- [PROMPT]: Please retype the listing exactly as it appears, skipping each picture.
◆ ◆ ◆ ◆
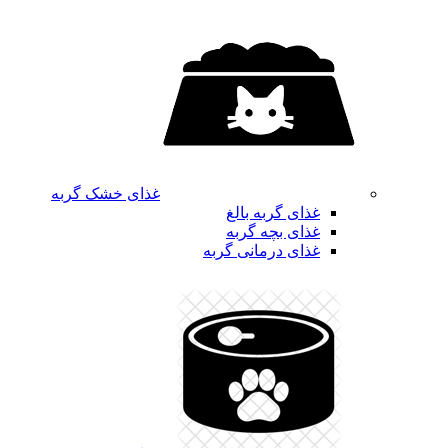
غذای خشک گربه
غذای گربه بالغ
غذای بچه گربه
غذای درمانی گربه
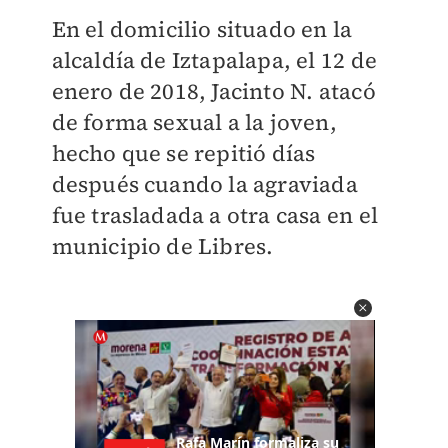
En el domicilio situado en la
alcaldía de Iztapalapa, el 12 de
enero de 2018, Jacinto N. atacó
de forma sexual a la joven,
hecho que se repitió días
después cuando la agraviada
fue trasladada a otra casa en el
municipio de Libres.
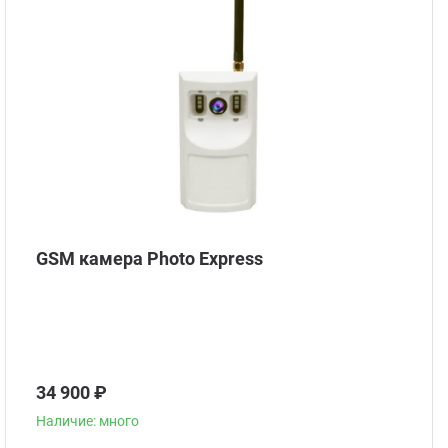
Стом
GSM камера Photo Express
34 900 ₽
Наличие: много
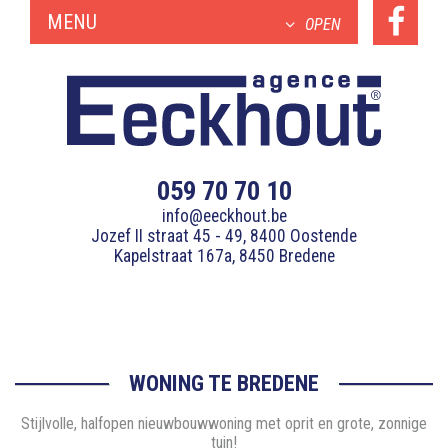
MENU
OPEN
059 70 70 10
info@eeckhout.be
Jozef II straat 45 - 49, 8400 Oostende
Kapelstraat 167a, 8450 Bredene
WONING TE BREDENE
Stijlvolle, halfopen nieuwbouwwoning met oprit en grote, zonnige
tuin!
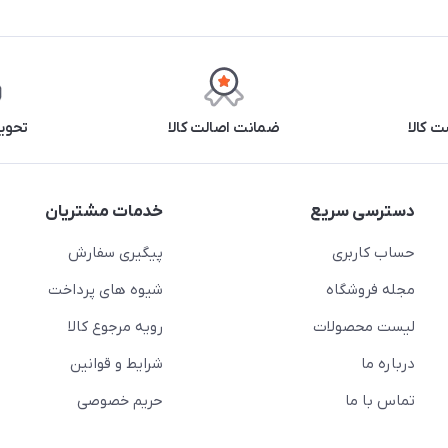
 کالا
ضمانت اصالت کالا
تحوی
دسترسی سریع
خدمات مشتریان
حساب کاربری
پیگیری سفارش
مجله فروشگاه
شیوه های پرداخت
لیست محصولات
رویه مرجوع کالا
درباره ما
شرایط و قوانین
تماس با ما
حریم خصوصی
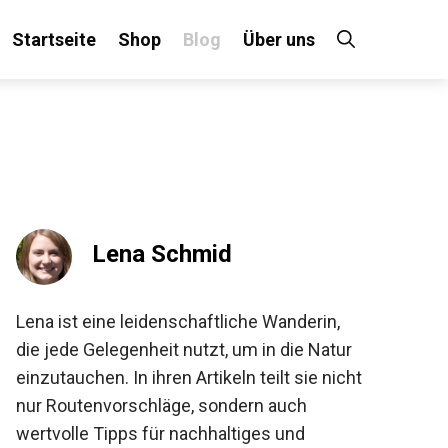
Startseite
Shop
Blog
Über uns
×
 an!
Lena Schmid
Lena ist eine leidenschaftliche Wanderin,
die jede Gelegenheit nutzt, um in die Natur
einzutauchen. In ihren Artikeln teilt sie
nicht nur Routenvorschläge, sondern auch
wertvolle Tipps für nachhaltiges und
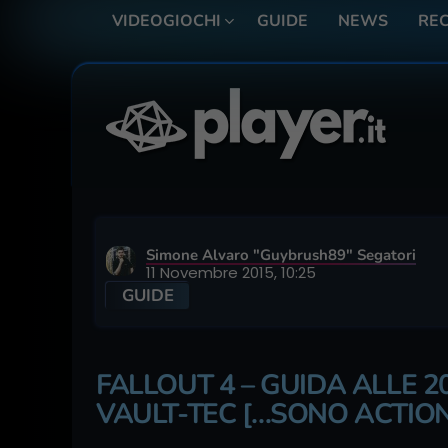
VIDEOGIOCHI
GUIDE
NEWS
REC
Simone Alvaro "Guybrush89" Segatori
11 Novembre 2015, 10:25
GUIDE
FALLOUT 4 – GUIDA ALLE 
VAULT-TEC […SONO ACTION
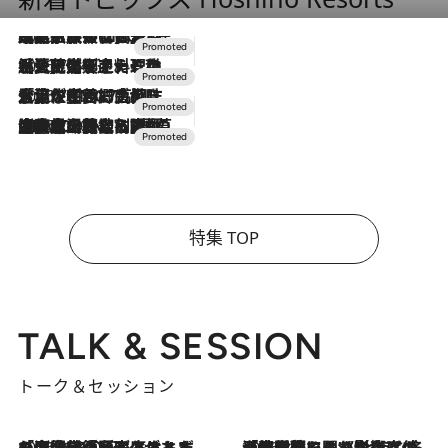
2026.7.31
【ホテル帰省】という選択肢をOMOが提案。家族とほどよい距離を保つには「昼は実家、夜は気兼ねなくホテルで！」
2026.7.24
【夏限定ディナーコース】旬を迎える稚鮎や花ズッキーニなどをイタリア・トスカーナの郷土料理の手法で満喫！
2026.7.17
「土佐和ハーブかき氷」がOMO7高知に登場！生姜、山椒、大葉など目にも舌にも涼を呼ぶ郷土の味
2026.7.10
NEW OPEN！【界 草津】名湯の地に誕生。趣の異なる2種の温泉と上州ならではの会席・蕎麦割烹など美食を味わう究極の癒やし旅
特集 TOP
TALK & SESSION
トーク＆セッション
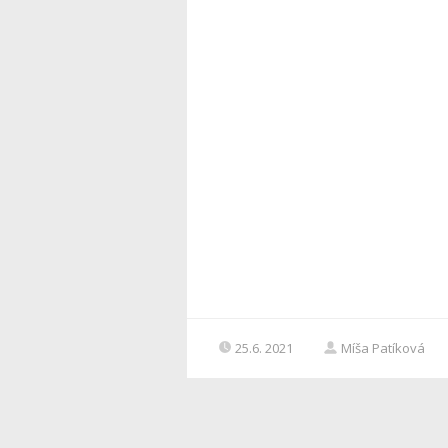
25.6. 2021
Míša Patíková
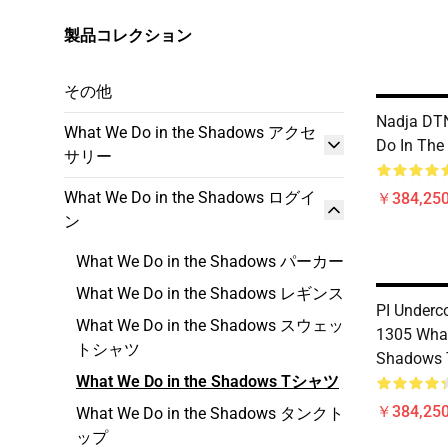
製品コレクション
その他
Nadja DT
What We Do in the Shadows アクセ
Do In The
サリー
What We Do in the Shadows ログイ
￥384,250
ン
What We Do in the Shadows パーカー
What We Do in the Shadows レギンス
PI Underc
What We Do in the Shadows スウェッ
1305 What
トシャツ
Shadows T
What We Do in the Shadows Tシャツ
￥384,250
What We Do in the Shadows タンクト
ップ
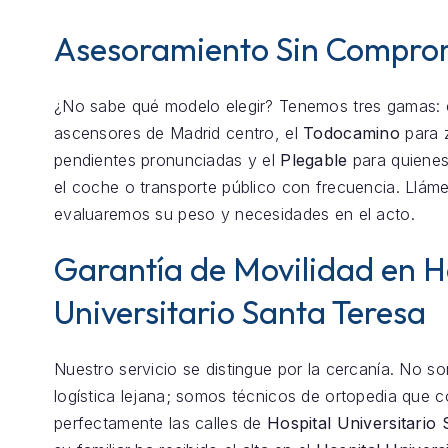
Asesoramiento Sin Compro
¿No sabe qué modelo elegir? Tenemos tres gamas: 
ascensores de Madrid centro, el
Todocamino
para 
pendientes pronunciadas y el
Plegable
para quienes
el coche o transporte público con frecuencia. Llám
evaluaremos su peso y necesidades en el acto.
Garantía de Movilidad en H
Universitario Santa Teresa
Nuestro servicio se distingue por la cercanía. No 
logística lejana; somos técnicos de ortopedia que 
perfectamente las calles de
Hospital Universitario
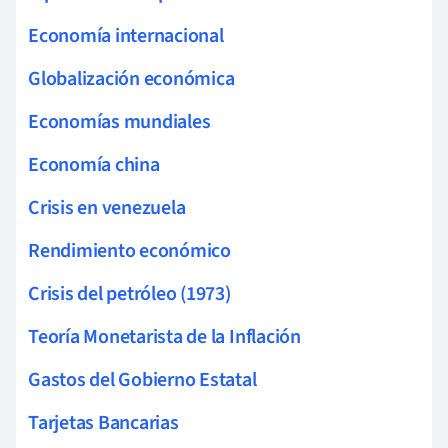
Economía internacional
Globalización económica
Economías mundiales
Economía china
Crisis en venezuela
Rendimiento económico
Crisis del petróleo (1973)
Teoría Monetarista de la Inflación
Gastos del Gobierno Estatal
Tarjetas Bancarias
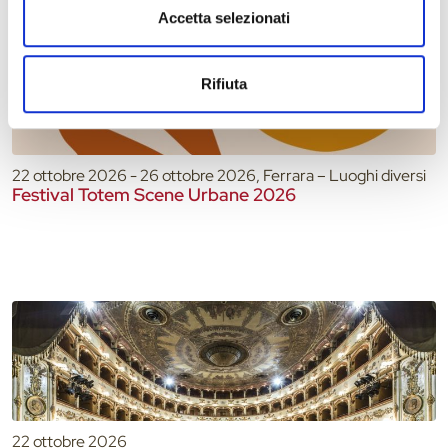
Accetta selezionati
Rifiuta
22 ottobre 2026 - 26 ottobre 2026, Ferrara – Luoghi diversi
Festival Totem Scene Urbane 2026
22 ottobre 2026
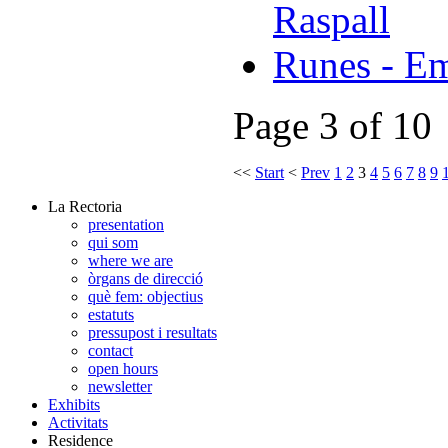
Raspall
Runes - Em
Page 3 of 10
<<
Start
<
Prev
1
2
3
4
5
6
7
8
9
La Rectoria
presentation
qui som
where we are
òrgans de direcció
què fem: objectius
estatuts
pressupost i resultats
contact
open hours
newsletter
Exhibits
Activitats
Residence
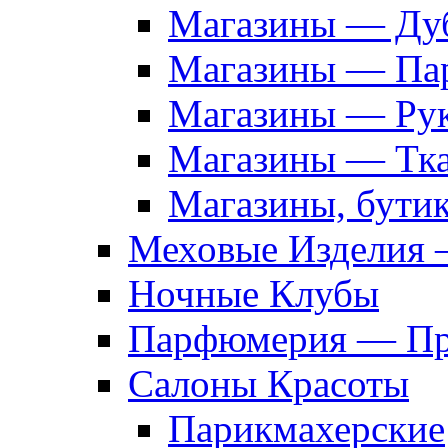
Магазины — Дуб
Магазины — Па
Магазины — Рук
Магазины — Тк
Магазины, бути
Меховые Изделия 
Ночные Клубы
Парфюмерия — Про
Салоны Красоты
Парикмахерские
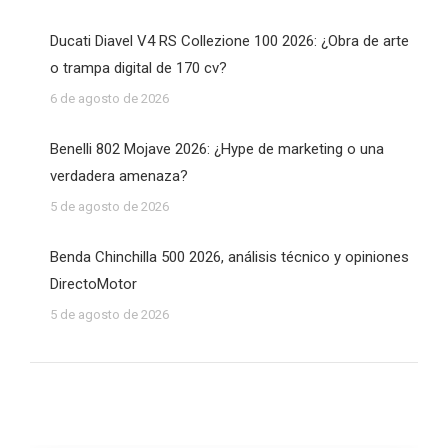
Ducati Diavel V4 RS Collezione 100 2026: ¿Obra de arte
o trampa digital de 170 cv?
6 de agosto de 2026
Benelli 802 Mojave 2026: ¿Hype de marketing o una
verdadera amenaza?
5 de agosto de 2026
Benda Chinchilla 500 2026, análisis técnico y opiniones
DirectoMotor
5 de agosto de 2026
◆ ◆ ◆ ◆
- [EXERCISE OUTPUT]:
غذای خشک گربه
غذای گربه بالغ
غذای بچه گربه
غذای درمانی گربه
En el domicilio situado en la
alcaldía de Iztapalapa, el 12 de
enero de 2018, Jacinto N. atacó
de forma sexual a la joven,
hecho que se repitió días
después cuando la agraviada
fue trasladada a otra casa en el
municipio de Libres.
Стом
GSM камера Photo Express
34 900 ₽
Наличие: много
MENU
OPEN
059 70 70 10
info@eeckhout.be
Jozef II straat 45 - 49, 8400 Oostende
Kapelstraat 167a, 8450 Bredene
WONING TE BREDENE
Stijlvolle, halfopen nieuwbouwwoning met oprit en grote, zonnige
tuin!
 کالا
ضمانت اصالت کالا
تحوی
دسترسی سریع
خدمات مشتریان
حساب کاربری
پیگیری سفارش
مجله فروشگاه
شیوه های پرداخت
لیست محصولات
رویه مرجوع کالا
درباره ما
شرایط و قوانین
تماس با ما
حریم خصوصی
Startseite
Shop
Blog
Über uns
×
 an!
Lena Schmid
Lena ist eine leidenschaftliche Wanderin,
die jede Gelegenheit nutzt, um in die Natur
einzutauchen. In ihren Artikeln teilt sie
nicht nur Routenvorschläge, sondern auch
wertvolle Tipps für nachhaltiges und
VIDEOGIOCHI
GUIDE
NEWS
REC
Simone Alvaro "Guybrush89" Segatori
11 Novembre 2015, 10:25
GUIDE
FALLOUT 4 – GUIDA ALLE 
VAULT-TEC […SONO ACTION
2026.7.31
【ホテル帰省】という選択肢をOMOが提案。家族とほどよい距離を保つには「昼は実家、夜は気兼ねなくホテルで！」
2026.7.24
【夏限定ディナーコース】旬を迎える稚鮎や花ズッキーニなどをイタリア・トスカーナの郷土料理の手法で満喫！
2026.7.17
「土佐和ハーブかき氷」がOMO7高知に登場！生姜、山椒、大葉など目にも舌にも涼を呼ぶ郷土の味
2026.7.10
NEW OPEN！【界 草津】名湯の地に誕生。趣の異なる2種の温泉と上州ならではの会席・蕎麦割烹など美食を味わう究極の癒やし旅
特集 TOP
TALK & SESSION
トーク＆セッション
25.6. 2021
Míša Patíková
製品コレクション
その他
Nadja DT
What We Do in the Shadows アクセ
Do In The
サリー
What We Do in the Shadows ログイ
￥384,250
ン
What We Do in the Shadows パーカー
What We Do in the Shadows レギンス
PI Underc
What We Do in the Shadows スウェッ
1305 What
トシャツ
Shadows T
What We Do in the Shadows Tシャツ
￥384,250
What We Do in the Shadows タンクト
ップ
Asesoramiento Sin Compro
¿No sabe qué modelo elegir? Tenemos tres gamas: 
ascensores de Madrid centro, el
Todocamino
para 
pendientes pronunciadas y el
Plegable
para quienes
el coche o transporte público con frecuencia. Llám
evaluaremos su peso y necesidades en el acto.
Garantía de Movilidad en H
Universitario Santa Teresa
Nuestro servicio se distingue por la cercanía. No 
logística lejana; somos técnicos de ortopedia que 
perfectamente las calles de
Hospital Universitario
Economía internacional
Globalización económica
Economías mundiales
Economía china
Crisis en venezuela
Rendimiento económico
Crisis del petróleo (1973)
Teoría Monetarista de la Inflación
Gastos del Gobierno Estatal
Tarjetas Bancarias
Accetta selezionati
Rifiuta
22 ottobre 2026 - 26 ottobre 2026, Ferrara – Luoghi diversi
Festival Totem Scene Urbane 2026
22 ottobre 2026
Raspall
Runes - Em
Page 3 of 10
<<
Start
<
Prev
1
2
3
4
5
6
7
8
9
La Rectoria
presentation
qui som
where we are
òrgans de direcció
què fem: objectius
estatuts
pressupost i resultats
contact
open hours
newsletter
Exhibits
Activitats
Residence
Магазины — Дуб
Магазины — Па
Магазины — Рук
Магазины — Тк
Магазины, бути
Меховые Изделия 
Ночные Клубы
Парфюмерия — Про
Салоны Красоты
Парикмахерские
Ducati Diavel V4 RS Collezione 100 2026: ¿Obra de arte
o trampa digital de 170 cv?
6 de agosto de 2026
Benelli 802 Mojave 2026: ¿Hype de marketing o una
verdadera amenaza?
5 de agosto de 2026
Benda Chinchilla 500 2026, análisis técnico y opiniones
DirectoMotor
5 de agosto de 2026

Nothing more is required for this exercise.